Firstly, pain makes us more aware of our own bodies – or, in the study’s terms, enables us “to rediscover our corporeality…through sensory intensification”. In a world where our bodies have largely ceased to be useful tools for survival and instead merely act as receptacles, it is perhaps little surprise that some form of disconnect has arisen. For the frustrated, sedentary office worker, sensory intensification – be it through self-inflicted pain or stimulatory drugs – presents an opportunity to bridge this dualistic divide. In the Gobi desert in 2016 I certainly felt much more aware of my own body as it gradually disintegrated.
It follows that the popularity of ultramarathons is closely linked to the comfort of modern life. Try explaining to people whose lives are physically uncomfortable by necessity that you run in circles for pleasure, and you receive a blank look of confusion. China meanwhile, with its exploding middle class, is witnessing and unprecedented growth in endurance running.
Secondly, there is a degree of mental escapism. As the authors, somewhat morosely, put it, “by flooding the consciousness with gnawing unpleasantness, pain provides a temporary relief from the burdens of self-awareness”. Escaping from self-awareness would appear to be a common characteristic of the human condition. Alcohol tends to be our society’s favoured fix, although binge-eating, antidepressants and ultimately suicide are also associated problems. In this context, ultramarathons begin to look quite benign.

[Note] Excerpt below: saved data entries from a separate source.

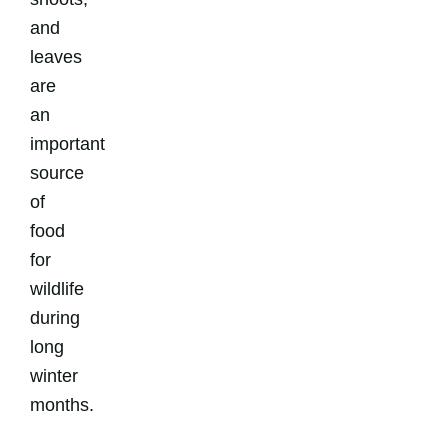
and
leaves
are
an
important
source
of
food
for
wildlife
during
long
winter
months.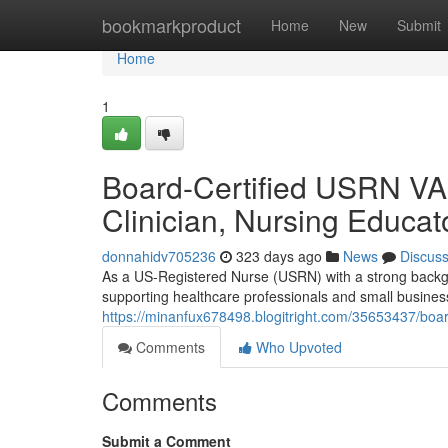
Home
bookmarkproduct
Home
New
Submit
Home
1
Board-Certified USRN VA 
Clinician, Nursing Educat
donnahidv705236
323 days ago
News
Discus
As a US-Registered Nurse (USRN) with a strong backgr
supporting healthcare professionals and small business
https://minanfux678498.blogitright.com/35653437/board
Comments
Who Upvoted
Comments
Submit a Comment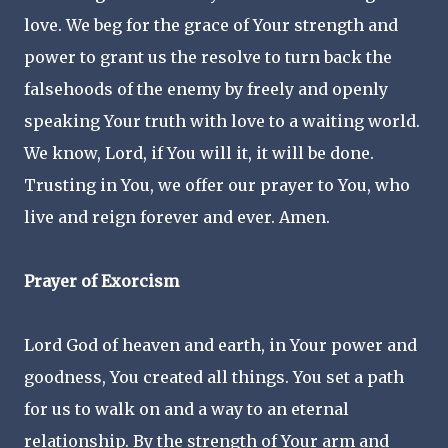
love. We beg for the grace of Your strength and
power to grant us the resolve to turn back the
falsehoods of the enemy by freely and openly
speaking Your truth with love to a waiting world.
We know, Lord, if You will it, it will be done.
Trusting in You, we offer our prayer to You, who
live and reign forever and ever. Amen.
Prayer of Exorcism
Lord God of heaven and earth, in Your power and
goodness, You created all things. You set a path
for us to walk on and a way to an eternal
relationship. By the strength of Your arm and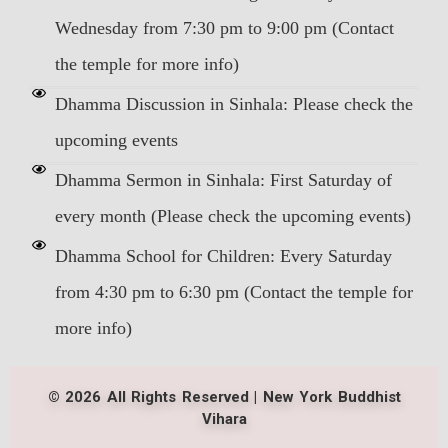
Wednesday from 7:30 pm to 9:00 pm (Contact
the temple for more info)
Dhamma Discussion in Sinhala: Please check the
upcoming events
Dhamma Sermon in Sinhala: First Saturday of
every month (Please check the upcoming events)
Dhamma School for Children: Every Saturday
from 4:30 pm to 6:30 pm (Contact the temple for
more info)
© 2026 All Rights Reserved | New York Buddhist
Vihara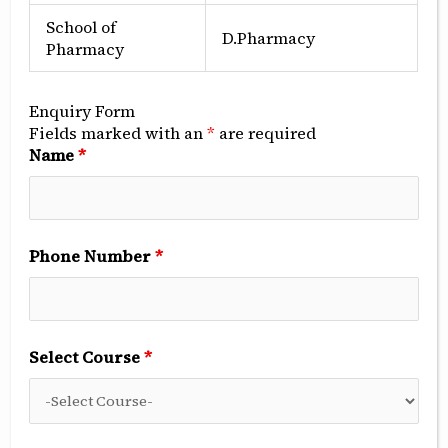
About Program
School of
D.Pharmacy
Pharmacy
Career opportunities for Diploma in Computer
Science and Engineering:
Computer Hardware Technician
Enquiry Form
Fields marked with an
*
are required
Name
*
Software Developer (Junior Level)
Web Developer
Phone Number
*
Network Support Technician
IT Support Assistant
Select Course
*
System Administrator (Trainee)
Data Entry Operator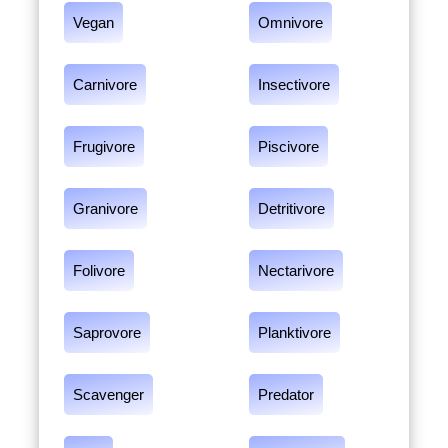
Vegan
Omnivore
Carnivore
Insectivore
Frugivore
Piscivore
Granivore
Detritivore
Folivore
Nectarivore
Saprovore
Planktivore
Scavenger
Predator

It also helps to explain the abundance of recovered addicts and depressives in the sport, many of whom, as discussed by the famous American runner Nikki Kimball, use running as a form of therapy. And there are many others, myself included, who fear that without ultrarunning they might have been more susceptible to other, more damaging, forms of escapism.
Finally, the authors assess the role that painful experiences play in retrospect. Pain helps people “craft the narrative of a fulfilled life through wounds and scars”. As a runner and occasional writer, that statement is as depressing as it is true. Samuel Johnson once said that “every man thinks meanly of himself for not having been a soldier”. Ultrarunning can provide ideal faux-battle wounds to remedy that feeling. Some runners even motivate themselves during races by pretending to be fleeing the Gestapo, or the Burmese military, or another genocidal enemy.
In reality, ultramarathons are lonely, arduous and largely uneventful. As a spectator sport they are marginally better than England football friendlies, but not quite as good as Jenga. And yet, through social media and blogs, they are dramatised into heroic struggles and atheist pilgrimages, a transformation that is reinforced by the well-intentioned, if misguided, puritanical attitude that perseverance is, by its very nature, worthy.
Overall, the paper presents a somewhat bleak but probably quite accurate assessment. I’m left not entirely sure whether my return to the Gobi is an attempt to escape the futility of existence or to find purpose through pain, to discover or forget, a therapy or a drug, self-harm or self-help … or all the above. I am, however, thoroughly looking forward to it.